I have taken the intervening 15 years to occasionally wonder exactly what is this “career” people speak of. In that time I've worked for multi-billion-dollar corporations, startups with a dozen people, and everything in between. I've worked with large, mediocre consulting/temp firms with names we all know, and great smaller ones like Technical Engineering Consultants (Ann Arbor, MI) and Eclipse Consulting (Portland, OR). I've worked in industries including manufacturing, financial services, insurance, public school administration, environmental health and safety, and medical. I've been an IT Manager, a paeon-for-hire viewed with suspicion, and revered almost as a god. The order of these things is essentially random: there's no logical progression.

None of this gave me any insight into what this “career” thing is. In my quarter decade of building good tools for others, I've rebuilt systems destroyed on 9/11 and saved many a skilled person's job of choice from being overcome by drudgeries no one else knew how to automate. Surely this is what a career is, yes?

No. Not entirely, anyway.

In all of this, with the exception of Worldshop and the day I started consulting, I had been taking jobs because I needed them. When it came time to negotiate rates, I have since learned that others ask for what they want while I only ask for what I need. I always ended up with less than I needed. Sure, I made a difference for others, even a big difference, but five years ago at age 45 my bank accounts were all overdrawn, my credit cards over limit, my gas tank ¼ full, and I had no income I could see. In fifteen days, bills would be coming due. In fifteen days I would have to file bankruptcy.

That day, a call came. Two days later a telephone interview, followed quickly by an on-site interview. I asked the headhunter to overnight me $100 so I could fill the tank and drive the 215 each way. Two decades into my “career” and I'm bumming gas money. The offer came immediately, as did a long-overdue check from a client that saved me from sleeping in my car in March.

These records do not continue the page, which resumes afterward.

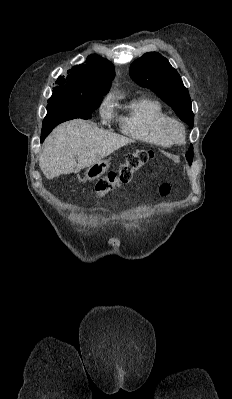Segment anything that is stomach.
<instances>
[{
    "label": "stomach",
    "mask_w": 232,
    "mask_h": 399,
    "mask_svg": "<svg viewBox=\"0 0 232 399\" xmlns=\"http://www.w3.org/2000/svg\"><path fill=\"white\" fill-rule=\"evenodd\" d=\"M110 168V160H100L96 162L93 166H90L84 174L85 180H97L102 174H105Z\"/></svg>",
    "instance_id": "1"
}]
</instances>
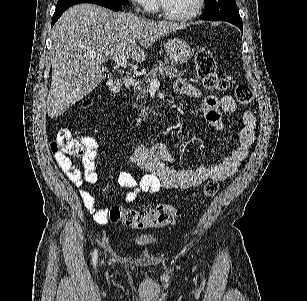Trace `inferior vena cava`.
I'll return each mask as SVG.
<instances>
[{
    "mask_svg": "<svg viewBox=\"0 0 307 301\" xmlns=\"http://www.w3.org/2000/svg\"><path fill=\"white\" fill-rule=\"evenodd\" d=\"M136 12H140V8H136Z\"/></svg>",
    "mask_w": 307,
    "mask_h": 301,
    "instance_id": "obj_1",
    "label": "inferior vena cava"
}]
</instances>
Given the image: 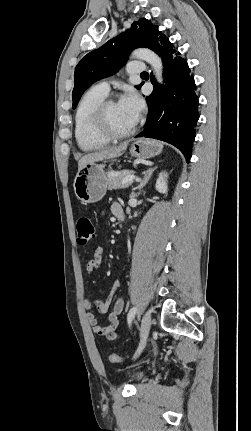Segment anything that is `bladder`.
<instances>
[{
    "instance_id": "1",
    "label": "bladder",
    "mask_w": 251,
    "mask_h": 431,
    "mask_svg": "<svg viewBox=\"0 0 251 431\" xmlns=\"http://www.w3.org/2000/svg\"><path fill=\"white\" fill-rule=\"evenodd\" d=\"M143 376H144V374H143V373H137V374L134 376V378H135L136 380H141V379L143 378Z\"/></svg>"
}]
</instances>
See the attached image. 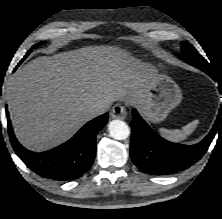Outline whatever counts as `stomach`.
Listing matches in <instances>:
<instances>
[{
  "label": "stomach",
  "instance_id": "0dacf381",
  "mask_svg": "<svg viewBox=\"0 0 222 219\" xmlns=\"http://www.w3.org/2000/svg\"><path fill=\"white\" fill-rule=\"evenodd\" d=\"M163 69L162 64L154 67L145 97L136 105L142 115L153 123L163 121L182 100L179 86Z\"/></svg>",
  "mask_w": 222,
  "mask_h": 219
}]
</instances>
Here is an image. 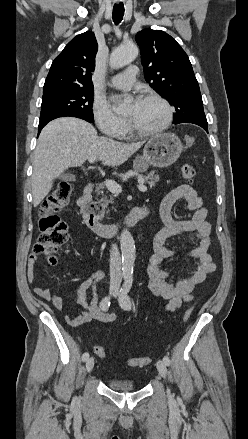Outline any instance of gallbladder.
Returning a JSON list of instances; mask_svg holds the SVG:
<instances>
[{
    "label": "gallbladder",
    "instance_id": "bac80fb5",
    "mask_svg": "<svg viewBox=\"0 0 248 439\" xmlns=\"http://www.w3.org/2000/svg\"><path fill=\"white\" fill-rule=\"evenodd\" d=\"M59 179H62V180H75V176L72 175V174H69V173H67V174H61V175L59 176Z\"/></svg>",
    "mask_w": 248,
    "mask_h": 439
}]
</instances>
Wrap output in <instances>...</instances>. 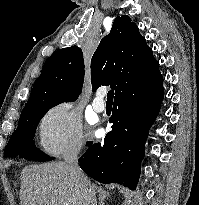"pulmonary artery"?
<instances>
[{
	"label": "pulmonary artery",
	"mask_w": 199,
	"mask_h": 205,
	"mask_svg": "<svg viewBox=\"0 0 199 205\" xmlns=\"http://www.w3.org/2000/svg\"><path fill=\"white\" fill-rule=\"evenodd\" d=\"M103 97H104V91L98 90L92 102V106L96 112H99V113L103 112L106 108Z\"/></svg>",
	"instance_id": "1"
}]
</instances>
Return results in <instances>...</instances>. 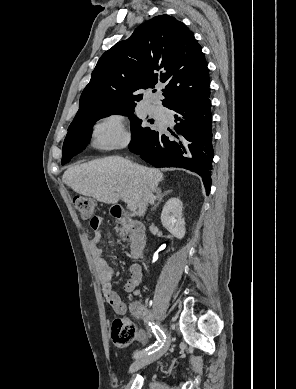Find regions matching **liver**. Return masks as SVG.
I'll list each match as a JSON object with an SVG mask.
<instances>
[{"mask_svg":"<svg viewBox=\"0 0 296 389\" xmlns=\"http://www.w3.org/2000/svg\"><path fill=\"white\" fill-rule=\"evenodd\" d=\"M163 173L144 167L119 156L105 157L69 167L62 181L76 193L93 197L99 202L115 204L124 193L135 202L139 215H143L144 191L152 194L153 203ZM119 191V192H118Z\"/></svg>","mask_w":296,"mask_h":389,"instance_id":"liver-1","label":"liver"}]
</instances>
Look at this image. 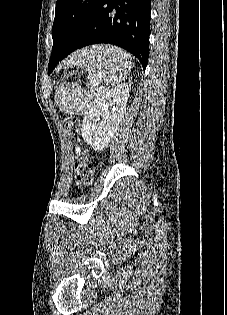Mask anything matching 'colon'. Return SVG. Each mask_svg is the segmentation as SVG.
<instances>
[{
	"label": "colon",
	"instance_id": "1",
	"mask_svg": "<svg viewBox=\"0 0 227 315\" xmlns=\"http://www.w3.org/2000/svg\"><path fill=\"white\" fill-rule=\"evenodd\" d=\"M66 132L72 138H78L80 134V122L77 118L69 117L65 123ZM93 178V163L91 158L84 152L77 155L74 164V179L78 188L90 185Z\"/></svg>",
	"mask_w": 227,
	"mask_h": 315
}]
</instances>
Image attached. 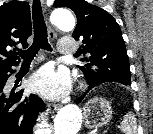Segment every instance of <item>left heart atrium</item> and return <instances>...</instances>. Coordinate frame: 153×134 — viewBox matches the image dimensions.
Here are the masks:
<instances>
[{
  "mask_svg": "<svg viewBox=\"0 0 153 134\" xmlns=\"http://www.w3.org/2000/svg\"><path fill=\"white\" fill-rule=\"evenodd\" d=\"M30 88L50 99L63 98L70 90V77L64 69L50 65L40 68L30 79Z\"/></svg>",
  "mask_w": 153,
  "mask_h": 134,
  "instance_id": "1",
  "label": "left heart atrium"
}]
</instances>
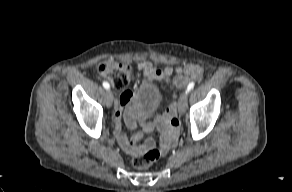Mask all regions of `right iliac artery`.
<instances>
[{
	"mask_svg": "<svg viewBox=\"0 0 292 192\" xmlns=\"http://www.w3.org/2000/svg\"><path fill=\"white\" fill-rule=\"evenodd\" d=\"M103 87L108 90L110 88V85H109L108 82L104 81L103 82Z\"/></svg>",
	"mask_w": 292,
	"mask_h": 192,
	"instance_id": "82829eb1",
	"label": "right iliac artery"
}]
</instances>
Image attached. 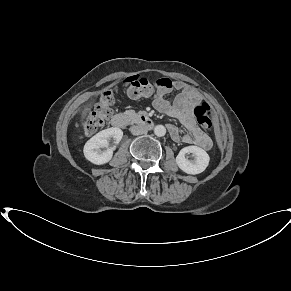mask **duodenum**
I'll list each match as a JSON object with an SVG mask.
<instances>
[{"label": "duodenum", "mask_w": 291, "mask_h": 291, "mask_svg": "<svg viewBox=\"0 0 291 291\" xmlns=\"http://www.w3.org/2000/svg\"><path fill=\"white\" fill-rule=\"evenodd\" d=\"M131 121V117L122 113L115 114L111 119L112 125L116 128H125ZM134 122L146 128H151L153 126L152 119L147 115H139L134 119Z\"/></svg>", "instance_id": "duodenum-1"}]
</instances>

I have always worked hard to do the best I could by others at every opportunity. What that yielded me was net assets of more than $30,000 to the negative. The last five years have been a long, slow, hard, beat to windward trying to get to where the loss of one paycheck won't bankrupt me. Progress has been made. At this rate I will be able to retire sometime around my 90th birthday. I don't like the area where I'm living. As for my job, I like the people and for several years enjoyed the work; but it's programming on mainframe-class machines for a multibillion-dollar company in the insurance industry. I don't get to be as creative as I can be, and when I do get the chance I get chastised for writing code that's too sophisticated for the others to read. My requests to teach advanced programming techniques fell on deaf ears. One of my equally-talented coworkers has also been criticized for using these techniques, despite the rave reviews his code receives from users and 75% reduction in the size of his code over that of others attempting the same things.

As a craftsman, I find this condition intolerable.

Yet even so it does seem to matter that it's me here. I should be happy, but I'm not, and this leads me to the epiphany I had yesterday: a career is what results from work when a person pursues the best interests of the group and himself. Looking back I see the heady days at Worldshop when I designed the entire system, built a team and we got it done. I see the difficult days at Penn Aluminum when I was brought in to turn around a dysfunctional IT department, and when the company set out to open a new manufacturing facility ours was the only department on schedule and anywhere near budget - we were under while some departments were as much as 300% over. I see those times when I started tasks I was not at the time qualified to finish, and finished them with style, courage, and skill. I see times when I fixed things no one else could, and in those times I took care of myself, too. That's what a career is, and though I don't have one now, I shall have one again.

1 comment:

  1. Hi, Im writing some university work specifically about the ethical considerations of working with Asperger's. Have you managed to publish your book yet?